### REQUIRED WORK
Output each entry verbatim and exclude every picture from it.

### RECORDS FOR THE TASK
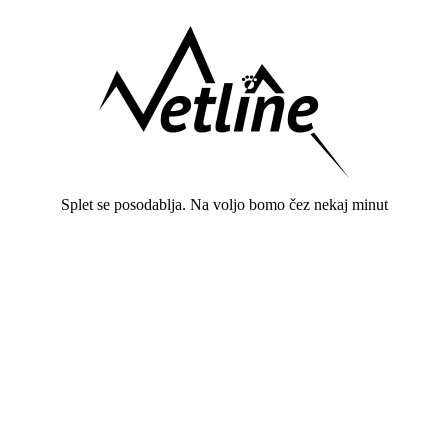
Splet se posodablja. Na voljo bomo čez nekaj minut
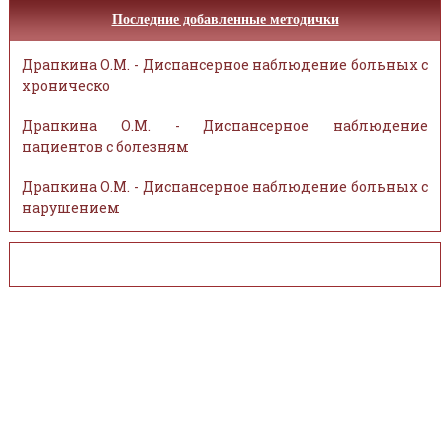
Последние добавленные методички
Драпкина О.М. - Диспансерное наблюдение больных с
хроническо
Драпкина О.М. - Диспансерное наблюдение
пациентов с болезням
Драпкина О.М. - Диспансерное наблюдение больных с
нарушением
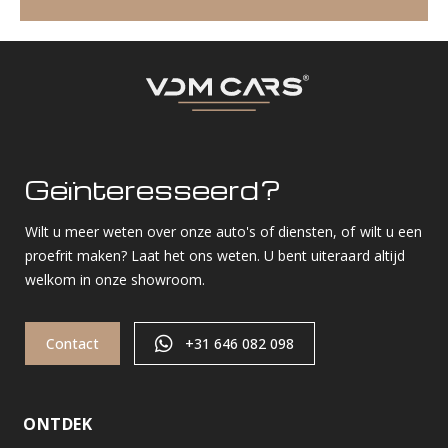
Geïnteresseerd?
Wilt u meer weten over onze auto's of diensten, of wilt u een
proefrit maken? Laat het ons weten. U bent uiteraard altijd
welkom in onze showroom.
Contact
+31 646 082 098
ONTDEK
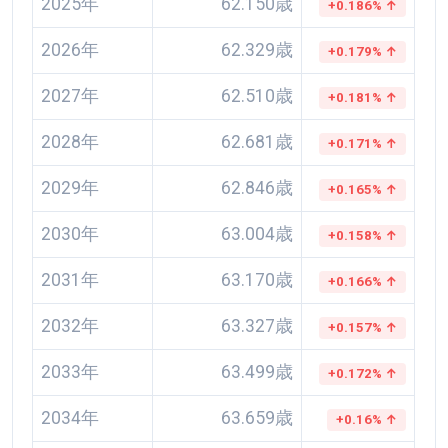
2025年
62.150歳
+0.186% ↑
2026年
62.329歳
+0.179% ↑
2027年
62.510歳
+0.181% ↑
2028年
62.681歳
+0.171% ↑
2029年
62.846歳
+0.165% ↑
2030年
63.004歳
+0.158% ↑
2031年
63.170歳
+0.166% ↑
2032年
63.327歳
+0.157% ↑
2033年
63.499歳
+0.172% ↑
2034年
63.659歳
+0.16% ↑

### WRITTEN RESPONSE
Splet se posodablja. Na voljo bomo čez nekaj minut
Последние добавленные методички
Драпкина О.М. - Диспансерное наблюдение больных с
хроническо
Драпкина О.М. - Диспансерное наблюдение
пациентов с болезням
Драпкина О.М. - Диспансерное наблюдение больных с
нарушением
Geïnteresseerd?
Wilt u meer weten over onze auto's of diensten, of wilt u een
proefrit maken? Laat het ons weten. U bent uiteraard altijd
welkom in onze showroom.
Contact
+31 646 082 098
ONTDEK
2025年
62.150歳
+0.186% ↑
2026年
62.329歳
+0.179% ↑
2027年
62.510歳
+0.181% ↑
2028年
62.681歳
+0.171% ↑
2029年
62.846歳
+0.165% ↑
2030年
63.004歳
+0.158% ↑
2031年
63.170歳
+0.166% ↑
2032年
63.327歳
+0.157% ↑
2033年
63.499歳
+0.172% ↑
2034年
63.659歳
+0.16% ↑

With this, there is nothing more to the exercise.